Structured page parsing data
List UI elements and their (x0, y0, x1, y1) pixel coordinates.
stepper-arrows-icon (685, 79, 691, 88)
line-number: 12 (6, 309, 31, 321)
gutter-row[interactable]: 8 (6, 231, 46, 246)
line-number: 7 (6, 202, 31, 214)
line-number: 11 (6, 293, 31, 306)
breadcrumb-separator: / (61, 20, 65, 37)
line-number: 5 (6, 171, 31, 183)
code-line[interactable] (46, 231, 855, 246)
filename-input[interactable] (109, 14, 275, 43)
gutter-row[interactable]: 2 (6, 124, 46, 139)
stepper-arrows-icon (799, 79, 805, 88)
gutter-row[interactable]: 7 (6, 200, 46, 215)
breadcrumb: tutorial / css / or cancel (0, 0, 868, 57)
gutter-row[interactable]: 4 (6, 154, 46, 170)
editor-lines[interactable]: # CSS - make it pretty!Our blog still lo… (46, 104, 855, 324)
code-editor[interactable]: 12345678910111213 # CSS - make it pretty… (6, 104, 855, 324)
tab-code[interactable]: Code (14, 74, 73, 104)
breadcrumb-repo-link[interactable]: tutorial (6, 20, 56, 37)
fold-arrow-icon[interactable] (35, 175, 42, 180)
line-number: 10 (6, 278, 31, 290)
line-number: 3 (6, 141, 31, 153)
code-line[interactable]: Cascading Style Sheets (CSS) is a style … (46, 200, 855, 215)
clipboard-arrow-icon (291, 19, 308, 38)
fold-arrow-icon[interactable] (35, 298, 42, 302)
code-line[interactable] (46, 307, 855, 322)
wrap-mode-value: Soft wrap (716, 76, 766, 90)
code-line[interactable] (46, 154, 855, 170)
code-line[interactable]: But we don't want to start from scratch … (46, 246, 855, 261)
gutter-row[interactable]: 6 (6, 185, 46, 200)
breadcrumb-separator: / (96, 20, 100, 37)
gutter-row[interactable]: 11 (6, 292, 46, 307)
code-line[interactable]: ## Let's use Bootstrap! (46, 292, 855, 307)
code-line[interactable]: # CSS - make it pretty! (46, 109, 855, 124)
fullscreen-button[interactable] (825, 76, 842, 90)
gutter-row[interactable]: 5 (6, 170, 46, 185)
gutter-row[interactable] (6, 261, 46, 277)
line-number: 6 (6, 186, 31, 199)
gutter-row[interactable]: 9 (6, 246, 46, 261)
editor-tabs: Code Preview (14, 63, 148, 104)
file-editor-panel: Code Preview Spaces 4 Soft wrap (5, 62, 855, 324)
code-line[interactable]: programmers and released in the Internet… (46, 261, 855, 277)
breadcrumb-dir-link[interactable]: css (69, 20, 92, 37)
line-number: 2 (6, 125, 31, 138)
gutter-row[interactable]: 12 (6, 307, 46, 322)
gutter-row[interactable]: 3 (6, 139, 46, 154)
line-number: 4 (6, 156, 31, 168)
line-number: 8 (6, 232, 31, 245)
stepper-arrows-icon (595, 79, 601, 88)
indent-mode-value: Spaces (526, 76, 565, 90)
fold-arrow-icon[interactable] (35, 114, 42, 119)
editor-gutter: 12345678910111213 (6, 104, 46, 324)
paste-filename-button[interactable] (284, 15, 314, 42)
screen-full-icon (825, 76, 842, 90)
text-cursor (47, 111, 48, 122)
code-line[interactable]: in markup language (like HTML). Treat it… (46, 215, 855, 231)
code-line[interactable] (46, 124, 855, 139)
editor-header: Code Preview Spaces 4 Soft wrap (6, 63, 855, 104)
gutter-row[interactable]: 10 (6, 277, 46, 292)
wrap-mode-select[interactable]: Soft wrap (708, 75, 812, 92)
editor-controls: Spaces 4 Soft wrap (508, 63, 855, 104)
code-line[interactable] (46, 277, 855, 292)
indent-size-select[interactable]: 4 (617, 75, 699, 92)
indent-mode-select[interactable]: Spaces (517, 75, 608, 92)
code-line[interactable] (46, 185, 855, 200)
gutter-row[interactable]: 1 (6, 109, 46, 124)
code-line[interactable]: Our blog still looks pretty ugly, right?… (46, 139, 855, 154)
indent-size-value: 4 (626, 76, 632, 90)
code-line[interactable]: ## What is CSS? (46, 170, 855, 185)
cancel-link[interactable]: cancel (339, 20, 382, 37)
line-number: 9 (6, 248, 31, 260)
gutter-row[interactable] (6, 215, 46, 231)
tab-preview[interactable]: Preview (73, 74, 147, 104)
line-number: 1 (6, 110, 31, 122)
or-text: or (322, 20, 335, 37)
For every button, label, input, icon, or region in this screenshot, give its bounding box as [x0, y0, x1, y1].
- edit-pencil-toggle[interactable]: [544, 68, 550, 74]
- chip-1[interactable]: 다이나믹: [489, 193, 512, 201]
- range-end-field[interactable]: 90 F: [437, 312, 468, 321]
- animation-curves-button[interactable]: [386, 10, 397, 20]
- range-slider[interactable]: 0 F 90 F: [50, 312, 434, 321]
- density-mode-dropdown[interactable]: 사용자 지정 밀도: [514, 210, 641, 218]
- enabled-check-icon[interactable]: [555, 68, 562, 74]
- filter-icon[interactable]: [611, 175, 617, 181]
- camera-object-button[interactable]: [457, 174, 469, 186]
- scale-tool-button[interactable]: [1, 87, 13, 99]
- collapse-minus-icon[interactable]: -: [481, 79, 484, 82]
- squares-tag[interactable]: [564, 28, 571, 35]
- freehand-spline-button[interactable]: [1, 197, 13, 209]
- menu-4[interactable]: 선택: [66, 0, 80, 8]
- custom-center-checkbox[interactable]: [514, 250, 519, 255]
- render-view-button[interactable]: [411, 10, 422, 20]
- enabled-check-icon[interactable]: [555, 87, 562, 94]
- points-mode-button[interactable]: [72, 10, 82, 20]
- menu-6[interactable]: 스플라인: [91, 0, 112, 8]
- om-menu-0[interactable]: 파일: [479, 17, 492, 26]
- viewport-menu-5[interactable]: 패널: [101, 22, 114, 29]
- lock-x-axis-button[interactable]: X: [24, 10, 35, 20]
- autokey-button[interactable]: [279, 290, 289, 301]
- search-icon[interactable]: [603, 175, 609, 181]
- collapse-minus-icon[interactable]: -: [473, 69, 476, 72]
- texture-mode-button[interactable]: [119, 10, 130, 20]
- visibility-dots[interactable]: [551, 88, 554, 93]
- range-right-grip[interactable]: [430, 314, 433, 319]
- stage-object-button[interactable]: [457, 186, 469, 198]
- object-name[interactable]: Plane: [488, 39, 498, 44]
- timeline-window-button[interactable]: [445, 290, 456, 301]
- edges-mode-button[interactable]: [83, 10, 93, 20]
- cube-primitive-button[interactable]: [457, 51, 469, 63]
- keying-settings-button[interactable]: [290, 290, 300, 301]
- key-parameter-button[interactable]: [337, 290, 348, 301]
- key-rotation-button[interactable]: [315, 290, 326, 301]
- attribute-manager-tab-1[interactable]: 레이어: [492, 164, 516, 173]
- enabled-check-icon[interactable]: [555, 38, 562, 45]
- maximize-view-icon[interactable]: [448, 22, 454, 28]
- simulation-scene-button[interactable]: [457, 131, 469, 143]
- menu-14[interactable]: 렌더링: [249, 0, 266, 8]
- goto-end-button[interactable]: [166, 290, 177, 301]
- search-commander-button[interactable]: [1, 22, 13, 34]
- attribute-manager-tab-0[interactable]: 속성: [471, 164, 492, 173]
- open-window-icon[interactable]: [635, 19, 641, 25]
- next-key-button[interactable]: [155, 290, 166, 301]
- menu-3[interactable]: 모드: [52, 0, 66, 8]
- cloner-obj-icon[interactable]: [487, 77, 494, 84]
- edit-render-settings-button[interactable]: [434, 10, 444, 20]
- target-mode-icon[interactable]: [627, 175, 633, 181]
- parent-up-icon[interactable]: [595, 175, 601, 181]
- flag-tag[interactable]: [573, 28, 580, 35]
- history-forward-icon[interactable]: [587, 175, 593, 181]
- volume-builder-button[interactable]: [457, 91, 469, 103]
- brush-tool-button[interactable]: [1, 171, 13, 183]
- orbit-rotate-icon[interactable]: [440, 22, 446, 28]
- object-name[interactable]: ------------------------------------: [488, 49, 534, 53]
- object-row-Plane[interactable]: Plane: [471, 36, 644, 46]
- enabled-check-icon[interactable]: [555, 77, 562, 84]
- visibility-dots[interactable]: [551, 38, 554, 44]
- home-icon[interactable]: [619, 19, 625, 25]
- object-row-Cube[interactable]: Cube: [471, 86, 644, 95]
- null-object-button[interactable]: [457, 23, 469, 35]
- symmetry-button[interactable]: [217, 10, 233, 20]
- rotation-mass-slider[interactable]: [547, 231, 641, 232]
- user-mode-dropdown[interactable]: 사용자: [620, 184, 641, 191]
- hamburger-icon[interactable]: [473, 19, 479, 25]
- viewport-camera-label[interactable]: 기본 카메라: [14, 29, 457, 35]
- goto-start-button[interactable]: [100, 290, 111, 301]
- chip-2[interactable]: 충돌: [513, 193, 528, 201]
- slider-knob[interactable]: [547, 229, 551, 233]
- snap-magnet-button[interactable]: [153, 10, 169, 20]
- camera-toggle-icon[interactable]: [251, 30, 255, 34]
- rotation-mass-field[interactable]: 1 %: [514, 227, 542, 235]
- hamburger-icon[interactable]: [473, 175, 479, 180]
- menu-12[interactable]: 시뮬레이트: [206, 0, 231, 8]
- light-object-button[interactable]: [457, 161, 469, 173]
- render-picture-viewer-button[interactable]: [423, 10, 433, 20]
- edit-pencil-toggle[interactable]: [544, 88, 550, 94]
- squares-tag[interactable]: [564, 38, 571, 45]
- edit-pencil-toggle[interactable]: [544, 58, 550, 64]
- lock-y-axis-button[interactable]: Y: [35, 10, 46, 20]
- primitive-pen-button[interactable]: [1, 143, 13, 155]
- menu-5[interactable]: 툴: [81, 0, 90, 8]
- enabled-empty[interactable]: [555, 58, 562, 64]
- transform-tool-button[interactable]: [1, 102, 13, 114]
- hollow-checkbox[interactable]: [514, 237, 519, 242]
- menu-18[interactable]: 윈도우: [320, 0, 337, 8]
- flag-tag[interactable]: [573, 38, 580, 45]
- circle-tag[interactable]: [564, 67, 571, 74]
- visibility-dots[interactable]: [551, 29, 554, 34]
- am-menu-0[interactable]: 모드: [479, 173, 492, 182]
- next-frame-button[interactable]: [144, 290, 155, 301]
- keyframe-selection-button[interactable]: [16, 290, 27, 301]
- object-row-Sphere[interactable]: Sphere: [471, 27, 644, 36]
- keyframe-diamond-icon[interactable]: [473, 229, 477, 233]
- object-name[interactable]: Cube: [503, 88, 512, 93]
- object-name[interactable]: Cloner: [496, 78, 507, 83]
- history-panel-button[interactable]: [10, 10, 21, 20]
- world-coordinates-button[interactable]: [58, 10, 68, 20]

:: Try it ::
Only lines with the word "breadcrumb" count here; copy every one from the records.

:: Completed exercise ::
breadcrumb-separator: / (61, 20, 65, 37)
breadcrumb: tutorial / css / or cancel (0, 0, 868, 57)
breadcrumb-repo-link[interactable]: tutorial (6, 20, 56, 37)
breadcrumb-separator: / (96, 20, 100, 37)
breadcrumb-dir-link[interactable]: css (69, 20, 92, 37)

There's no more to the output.